The new territorial force, which, if all goes to plan, should be operational by 2019, will consist primarily of infantry units acting as regional defence forces. Along with conducting combat operations, the force will also be tasked with countering hybrid warfare: the loose combination of conventional, irregular and cyber-warfare used by Russia in recent years.
“The enemy tries to exploit internal conflicts within country, trying to make people fight with each other and so creating conditions favourable for the introduction of its forces,” Colonel Wieslaw Kukula, the officer overseeing the creation of the force, told TVN 24, a Polish news network.

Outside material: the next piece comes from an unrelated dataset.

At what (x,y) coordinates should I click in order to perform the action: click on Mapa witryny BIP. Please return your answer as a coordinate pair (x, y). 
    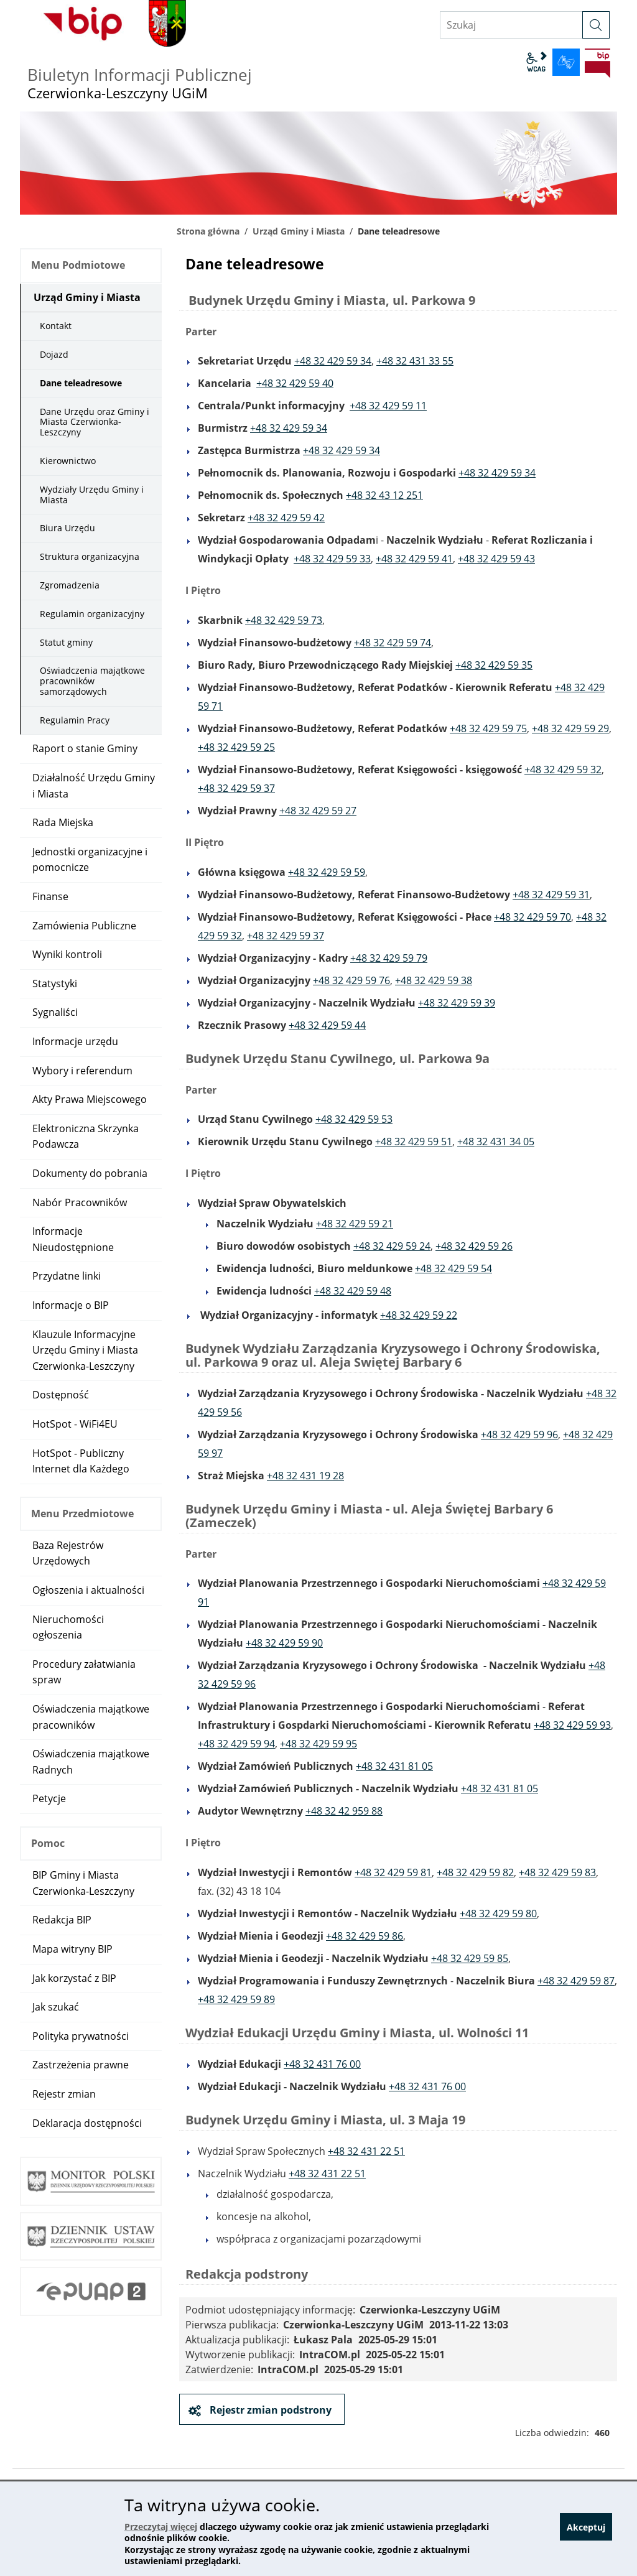     Looking at the image, I should click on (72, 1949).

Antoni Macierewicz, the Polish defence minister and a driving force behind the creation of the territorial army, said one way it would be able to “paralyse” its opponents in hybrid warfare was by countering the threat posed by Russian special forces. In an interview for a Polish military magazine he also said the new force would also come equipped with anti-tank weapons, short-range anti-aircraft missilesandcyber-warfare capabilities.
But the plan for the territorial force has already come under fire from critics.
Civic Platform, Poland’s main opposition party, has accused the government of wasting financial resources, arguing the money would be better spent enhancing the capabilities of Poland’s regular army.
The broad role of the territorial force has also raised some eye-brows. It could also be called upon to counter “non-military threats” such as attempts to de-stabilise internal security.